Now that I am getting more confident with piano composition in terms of piano writing and harmonic progressions, I am realizing that the most difficult thing is the structure. In my previous longish piece, the Little Rhapsodic Waltz, the structure was completely missing. In this one, I tried to have something resembling a Chopin's Ballade form, but I can see that I haven't totally succeeded, and the piece still loses its thread at times. Nevermind, I'll do better next time.
Another word: this piece is really fun to play. It sounds quite difficult, but it's not really, and any pianists with some dexterity can do it without much fuss. It's fun because it requires some keys hammering and some head slamming, and how can that not be fun?
Around the beginning of this year, I started composing at the piano. Before that, I composed a piano piece "away" from the piano (also on Youtube, for now) which does not represent my idea of composing properly modern classical music. My first composition at the piano does. Even though it suffers from a lack of proper structure, I am still really happy about it.

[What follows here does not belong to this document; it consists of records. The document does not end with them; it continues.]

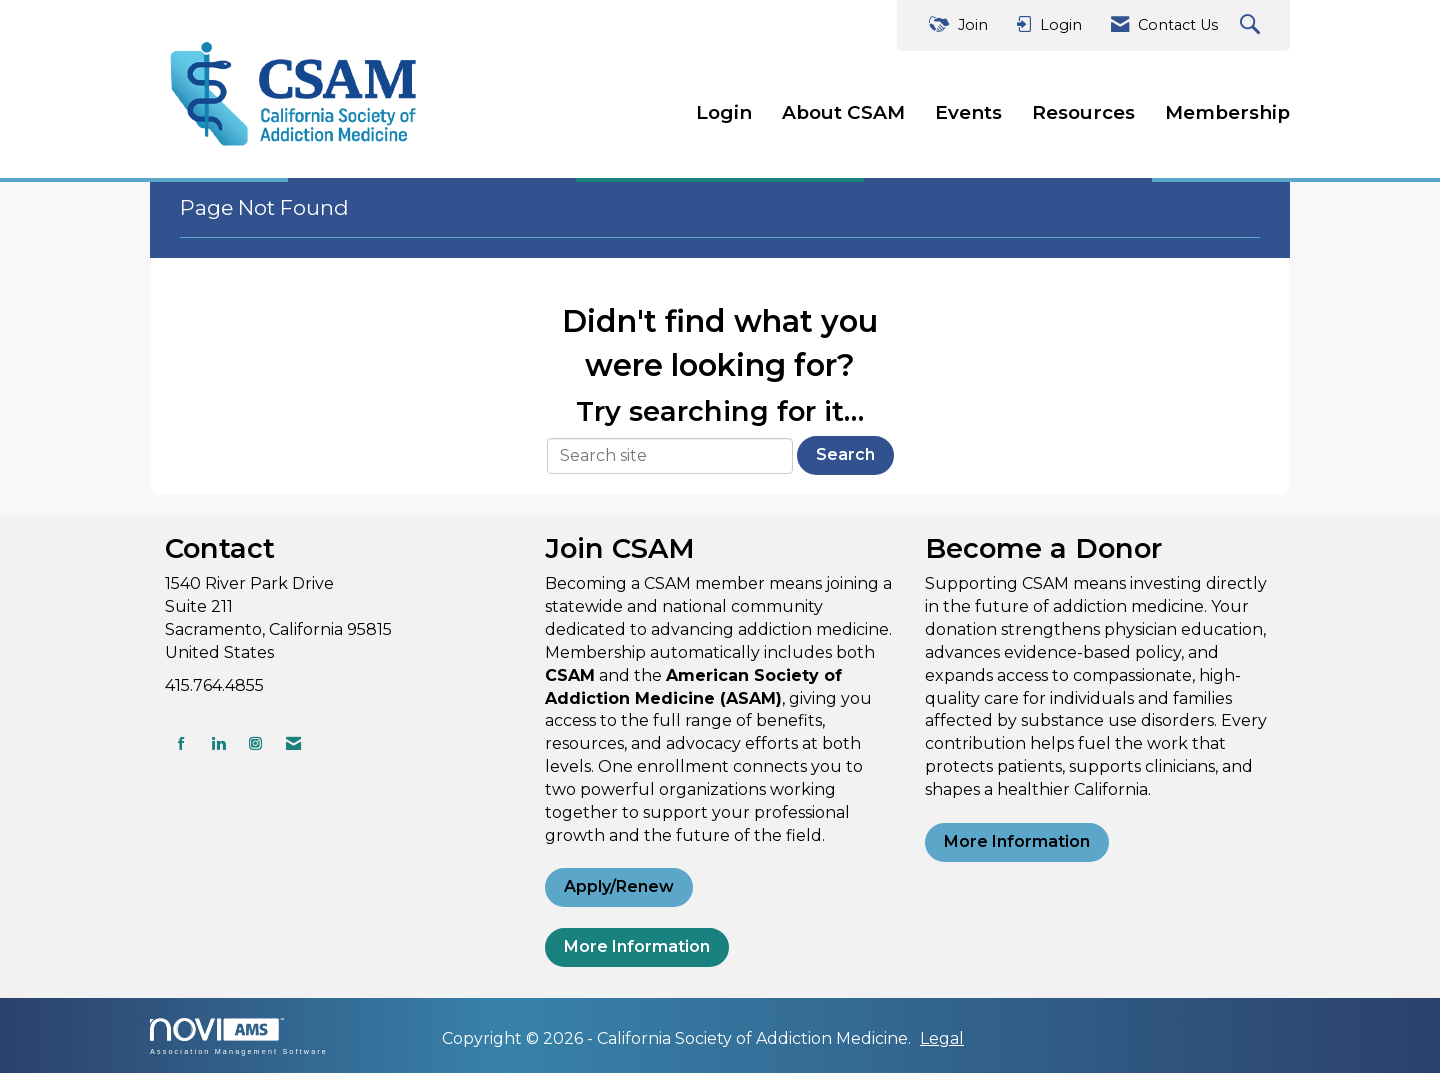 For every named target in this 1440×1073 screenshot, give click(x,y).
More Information (637, 946)
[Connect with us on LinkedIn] (218, 743)
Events (968, 112)
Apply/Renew (619, 886)
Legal (942, 1038)
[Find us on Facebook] (181, 743)
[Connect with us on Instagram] (255, 743)
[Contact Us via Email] (293, 743)
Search (845, 454)
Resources (1083, 112)
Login (724, 112)
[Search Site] (1252, 25)
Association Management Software (239, 1036)
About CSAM (843, 112)
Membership (1227, 112) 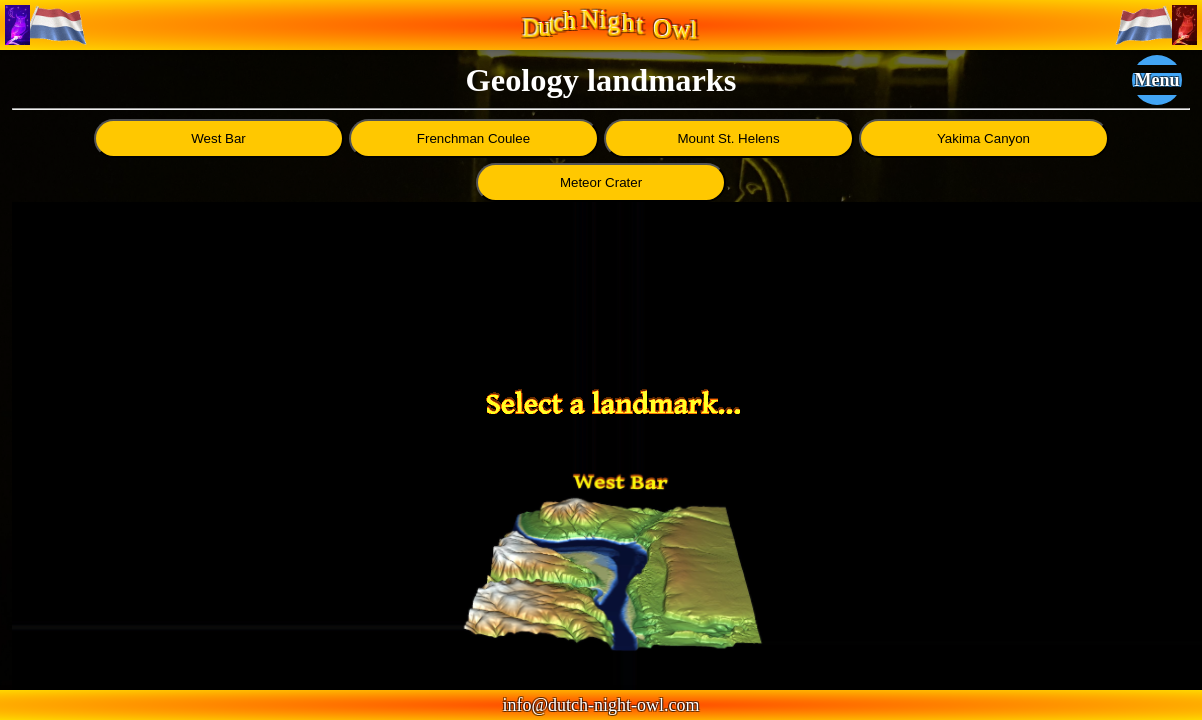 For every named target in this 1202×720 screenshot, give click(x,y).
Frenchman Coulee (473, 138)
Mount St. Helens (728, 138)
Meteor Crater (601, 182)
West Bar (218, 138)
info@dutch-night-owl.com (600, 705)
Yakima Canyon (983, 138) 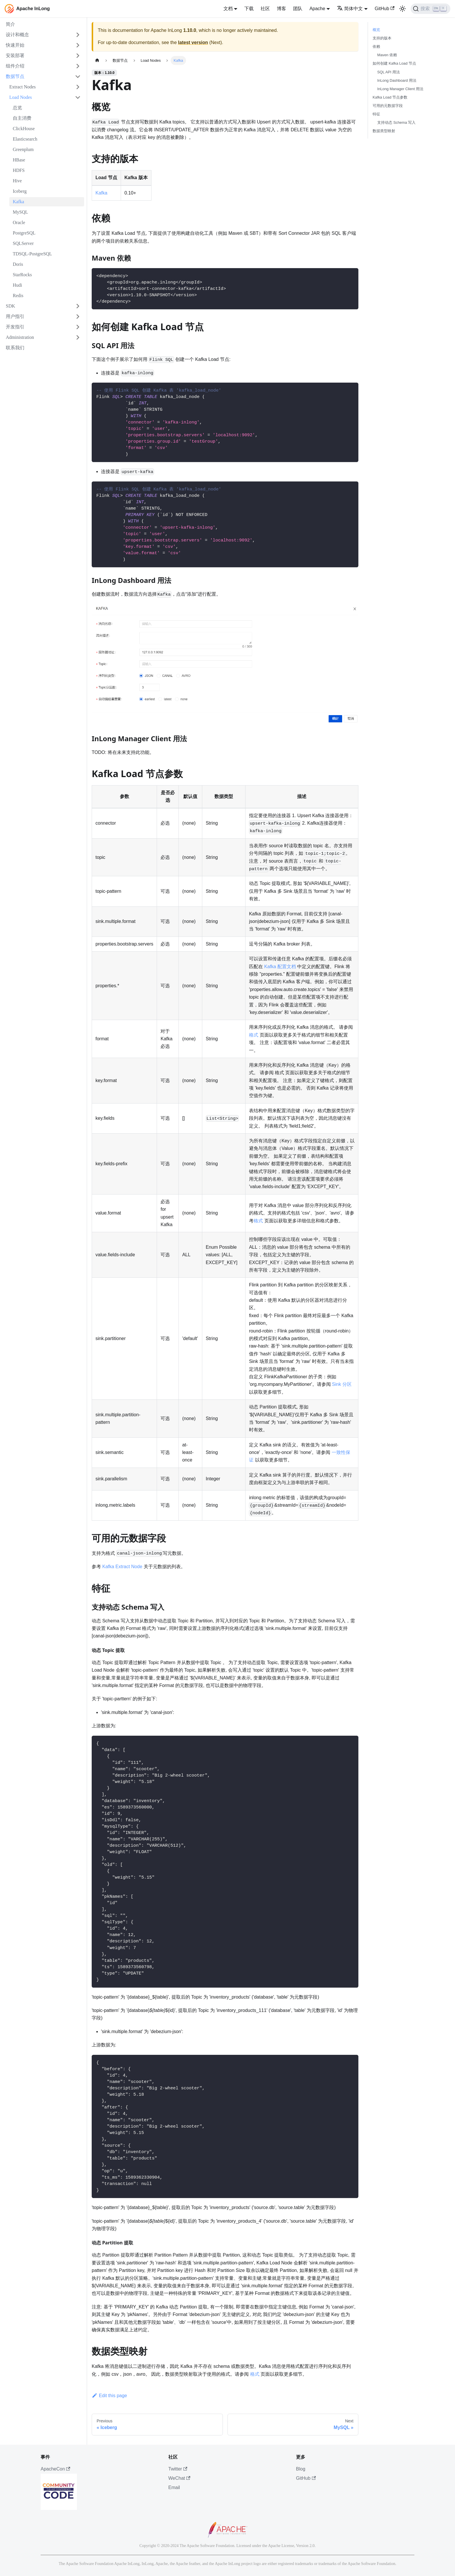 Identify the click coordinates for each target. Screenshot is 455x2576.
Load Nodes (20, 97)
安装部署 (15, 55)
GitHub (384, 8)
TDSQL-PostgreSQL (32, 253)
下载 (249, 8)
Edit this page (109, 2395)
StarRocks (22, 274)
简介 (10, 24)
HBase (19, 159)
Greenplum (23, 149)
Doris (18, 264)
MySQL (20, 212)
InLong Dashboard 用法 (396, 80)
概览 (376, 30)
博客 (281, 8)
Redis (18, 295)
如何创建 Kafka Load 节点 (394, 63)
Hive (17, 180)
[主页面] (97, 60)
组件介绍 (15, 65)
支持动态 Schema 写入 (396, 122)
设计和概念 (17, 34)
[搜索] (430, 8)
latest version (193, 42)
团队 (297, 8)
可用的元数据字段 (388, 105)
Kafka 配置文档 (280, 966)
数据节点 (15, 76)
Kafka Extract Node (122, 1566)
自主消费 (22, 118)
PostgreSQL (24, 232)
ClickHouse (24, 128)
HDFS (19, 170)
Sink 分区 (342, 1384)
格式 (253, 1034)
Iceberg (20, 191)
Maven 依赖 (387, 55)
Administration (20, 337)
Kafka (18, 201)
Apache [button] (317, 8)
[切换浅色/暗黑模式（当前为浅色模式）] (402, 8)
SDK (10, 305)
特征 (376, 114)
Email (174, 2487)
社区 (265, 8)
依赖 (376, 46)
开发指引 (15, 326)
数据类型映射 (384, 131)
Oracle (19, 222)
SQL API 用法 (388, 72)
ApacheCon (55, 2468)
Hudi (17, 285)
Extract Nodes (22, 86)
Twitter (177, 2468)
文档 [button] (228, 8)
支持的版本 (382, 38)
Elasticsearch (25, 139)
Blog (300, 2468)
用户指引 (15, 316)
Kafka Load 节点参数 (390, 97)
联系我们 (15, 347)
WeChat (179, 2478)
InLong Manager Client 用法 (400, 89)
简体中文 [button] (350, 8)
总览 (17, 107)
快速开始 (15, 45)
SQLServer (23, 243)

After composing, I learnt to play it properly, and I performed it (reasonably good) in a concert in June. However, I am only an amateur pianist, and my execution would never be comparable to that of my friend Aldo Roberto Pessolano, a real pianist (better: a pianistic genius).
I consider this a piece of classical music. My definition of classical music is music that presents complex harmonic structures. I strongly believe that this is one of the best way of capturing the different between what people normally refer to "classical music" and other genre.
Anyway, here it is: my Valzerino Rapsodico (Little Rhapsodic Waltz). Enjoy.